Leaders of a Texas branch of the Southern Baptist Convention recently voted to withdraw fellowship from a San Antonio church pastored by a registered sex offender.
According to the Southern Baptist Texan, the executive committee of the Southern Baptists of Texas Convention executive board declared New Spirit Baptist Church in San Antonio in violation of membership rules at a meeting April 22-23 in Galveston.
In March the executive board adopted a policy denying membership to any church with a senior pastor who has been convicted of the sexual abuse of a child. The vote came on the heels of a February report by the Houston Chronicle and San Antonio Express News documenting 380 Southern Baptist church leaders and volunteers who faced allegations of sexual misconduct in the last 20 years.
Erbey Valdez, founding pastor of the bilingual New Spirit Baptist Church formed last October, received probation after pleading guilty to two second-degree felonies in 2010. At the time 37 and principal at a middle school, Valdez later wrote in a book that public shame of his arrest for allegedly having sex with a 17-year-old high school senior was a catalyst for him to rededicate his life to ministry.
The Baptist newspaper said representatives of the state convention’s credentials committee met with the New Spirit Baptist Church. “The church chose to retain their pastor, who is listed on the National Sex Offender Registry,” the paper reported. “The board voted that due to the church’s position, it was in violation of the Baptist Faith & Message 2000, the doctrinal statement of the convention.”
In establishing its new sexual abuse policy, convention leaders cited the Baptist Faith and Message’s opposition to “all forms of sexual immorality.”

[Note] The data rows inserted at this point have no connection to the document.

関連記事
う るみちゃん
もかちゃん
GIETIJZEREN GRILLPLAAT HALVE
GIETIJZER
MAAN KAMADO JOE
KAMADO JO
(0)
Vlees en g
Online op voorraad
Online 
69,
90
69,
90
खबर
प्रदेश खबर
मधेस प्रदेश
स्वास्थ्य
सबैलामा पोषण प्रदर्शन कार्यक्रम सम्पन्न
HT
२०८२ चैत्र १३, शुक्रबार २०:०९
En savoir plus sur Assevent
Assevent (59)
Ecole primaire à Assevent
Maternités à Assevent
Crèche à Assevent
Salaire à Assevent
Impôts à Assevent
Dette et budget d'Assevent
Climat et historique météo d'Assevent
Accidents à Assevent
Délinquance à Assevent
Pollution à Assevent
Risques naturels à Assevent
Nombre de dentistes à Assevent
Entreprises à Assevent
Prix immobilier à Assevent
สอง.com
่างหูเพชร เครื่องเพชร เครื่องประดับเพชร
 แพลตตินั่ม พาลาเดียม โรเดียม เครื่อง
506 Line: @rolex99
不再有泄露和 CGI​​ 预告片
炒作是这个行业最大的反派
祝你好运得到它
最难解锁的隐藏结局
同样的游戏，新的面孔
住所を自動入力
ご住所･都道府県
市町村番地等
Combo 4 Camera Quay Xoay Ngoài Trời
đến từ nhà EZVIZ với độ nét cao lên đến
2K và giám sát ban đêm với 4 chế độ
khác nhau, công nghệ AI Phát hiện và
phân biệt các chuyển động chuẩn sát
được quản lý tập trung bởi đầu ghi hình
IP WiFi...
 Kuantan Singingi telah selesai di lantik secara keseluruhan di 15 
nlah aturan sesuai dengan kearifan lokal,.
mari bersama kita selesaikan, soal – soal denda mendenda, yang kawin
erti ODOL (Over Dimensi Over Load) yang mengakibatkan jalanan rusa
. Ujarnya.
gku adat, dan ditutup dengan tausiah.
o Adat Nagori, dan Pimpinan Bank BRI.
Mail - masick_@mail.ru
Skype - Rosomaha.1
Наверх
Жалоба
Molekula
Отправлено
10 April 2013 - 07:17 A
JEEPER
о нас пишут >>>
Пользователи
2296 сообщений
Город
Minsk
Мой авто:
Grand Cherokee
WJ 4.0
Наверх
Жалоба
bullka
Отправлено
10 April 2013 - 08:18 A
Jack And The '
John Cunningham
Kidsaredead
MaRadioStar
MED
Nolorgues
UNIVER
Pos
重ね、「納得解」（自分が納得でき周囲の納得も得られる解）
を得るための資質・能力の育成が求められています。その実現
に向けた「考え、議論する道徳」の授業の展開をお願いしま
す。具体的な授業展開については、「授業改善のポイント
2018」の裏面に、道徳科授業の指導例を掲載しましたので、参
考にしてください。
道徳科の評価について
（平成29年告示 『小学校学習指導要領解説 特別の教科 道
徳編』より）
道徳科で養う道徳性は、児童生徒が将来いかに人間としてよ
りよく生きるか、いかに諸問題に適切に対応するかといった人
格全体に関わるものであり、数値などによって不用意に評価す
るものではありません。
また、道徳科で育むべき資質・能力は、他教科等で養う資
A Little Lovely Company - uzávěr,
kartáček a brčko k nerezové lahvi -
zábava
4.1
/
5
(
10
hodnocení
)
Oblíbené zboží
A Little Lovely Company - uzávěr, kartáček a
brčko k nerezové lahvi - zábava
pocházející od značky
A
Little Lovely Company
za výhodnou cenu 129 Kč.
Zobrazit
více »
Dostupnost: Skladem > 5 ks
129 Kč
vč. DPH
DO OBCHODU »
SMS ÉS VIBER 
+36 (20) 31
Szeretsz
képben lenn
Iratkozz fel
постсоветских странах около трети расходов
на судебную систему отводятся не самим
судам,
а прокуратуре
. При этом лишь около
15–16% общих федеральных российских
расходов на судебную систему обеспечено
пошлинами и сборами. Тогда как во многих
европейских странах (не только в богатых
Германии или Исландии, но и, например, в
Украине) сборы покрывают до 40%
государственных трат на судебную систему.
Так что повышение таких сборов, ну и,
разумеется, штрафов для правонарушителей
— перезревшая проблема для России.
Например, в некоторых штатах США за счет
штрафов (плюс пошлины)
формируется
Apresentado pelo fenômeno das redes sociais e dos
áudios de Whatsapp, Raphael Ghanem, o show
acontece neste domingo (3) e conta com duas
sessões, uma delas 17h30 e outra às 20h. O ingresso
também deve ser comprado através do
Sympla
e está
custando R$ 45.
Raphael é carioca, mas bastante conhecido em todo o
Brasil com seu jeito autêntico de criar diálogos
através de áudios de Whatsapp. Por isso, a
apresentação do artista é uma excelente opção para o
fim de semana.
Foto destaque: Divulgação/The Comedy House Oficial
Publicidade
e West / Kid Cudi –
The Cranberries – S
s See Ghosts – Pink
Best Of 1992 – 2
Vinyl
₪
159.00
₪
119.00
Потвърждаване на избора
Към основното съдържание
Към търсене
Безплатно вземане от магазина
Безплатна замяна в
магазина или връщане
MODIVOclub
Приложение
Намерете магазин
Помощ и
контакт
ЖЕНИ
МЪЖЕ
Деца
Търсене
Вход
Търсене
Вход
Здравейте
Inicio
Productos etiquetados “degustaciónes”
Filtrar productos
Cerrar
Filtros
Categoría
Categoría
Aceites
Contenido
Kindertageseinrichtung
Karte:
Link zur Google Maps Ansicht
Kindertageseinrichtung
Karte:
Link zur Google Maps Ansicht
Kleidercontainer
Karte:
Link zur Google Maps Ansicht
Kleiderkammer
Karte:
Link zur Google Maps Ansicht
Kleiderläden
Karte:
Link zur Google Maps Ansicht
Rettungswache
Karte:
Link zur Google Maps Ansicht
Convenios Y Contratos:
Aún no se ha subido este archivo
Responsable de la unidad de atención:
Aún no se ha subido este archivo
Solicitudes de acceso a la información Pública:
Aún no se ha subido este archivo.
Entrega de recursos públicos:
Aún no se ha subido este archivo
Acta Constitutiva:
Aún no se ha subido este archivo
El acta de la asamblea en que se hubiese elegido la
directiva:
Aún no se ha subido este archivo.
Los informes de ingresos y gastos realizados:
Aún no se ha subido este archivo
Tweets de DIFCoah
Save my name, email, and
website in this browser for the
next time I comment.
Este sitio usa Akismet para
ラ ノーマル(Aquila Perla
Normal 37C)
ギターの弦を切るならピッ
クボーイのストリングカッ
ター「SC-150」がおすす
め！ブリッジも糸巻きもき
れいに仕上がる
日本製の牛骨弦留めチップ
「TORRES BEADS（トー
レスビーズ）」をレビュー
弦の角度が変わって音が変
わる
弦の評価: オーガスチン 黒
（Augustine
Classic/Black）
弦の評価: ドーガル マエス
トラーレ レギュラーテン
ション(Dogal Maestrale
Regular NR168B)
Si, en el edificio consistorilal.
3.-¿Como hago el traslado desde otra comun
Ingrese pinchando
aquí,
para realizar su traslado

“Child sexual abuse is a form of sexual immorality that is clearly ungodly, morally corrupt and a sin against a holy God,” the policy says. “Although the Bible promises forgiveness through Christ … the consequence of our sin remains.”
According to archived online articles in the Standard-Times of San Angelo, Texas, Valdez was arrested in October 2009 on a charge of improper relationship between educator and student. In January 2010 a grand jury added a second charge of sexual performance by a child.
Valdez pleaded guilty to both counts in August 2010. He was sentenced to 10 years of probation for each count, with sentences running concurrently.
In a 2011 book titled Possible: Redefining the Possibilities for Your Life, Valdez recalled the period as a time “when God eventually decided, ‘It is time to refine you in the fire.’”
“Overnight, my wife and I not only lost our jobs, career, and life savings,” Valdez wrote. “For the first time in our lives, we lost all hope.”
Valdez entered the insurance business and opened a new company. In 2010 he and his wife launched Possible Marriage Ministries, listed as a ministry of the church on the New Spirit Baptist Church website.